**Work to be completed:**
Write the data out again exactly, with no pictures.

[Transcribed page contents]
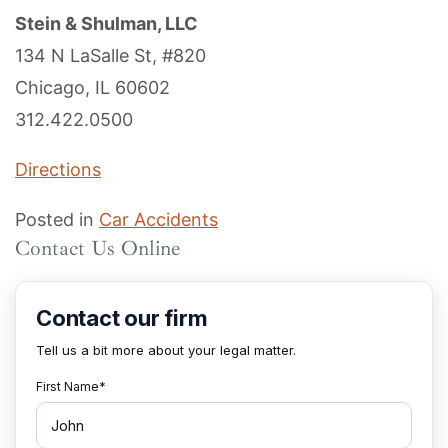
Stein & Shulman, LLC
134 N LaSalle St, #820
Chicago, IL 60602
312.422.0500
Directions
Posted in
Car Accidents
Contact Us Online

**Exercise response:**
Stein & Shulman, LLC
134 N LaSalle St, #820
Chicago, IL 60602
312.422.0500
Directions
Posted in
Car Accidents
Contact Us Online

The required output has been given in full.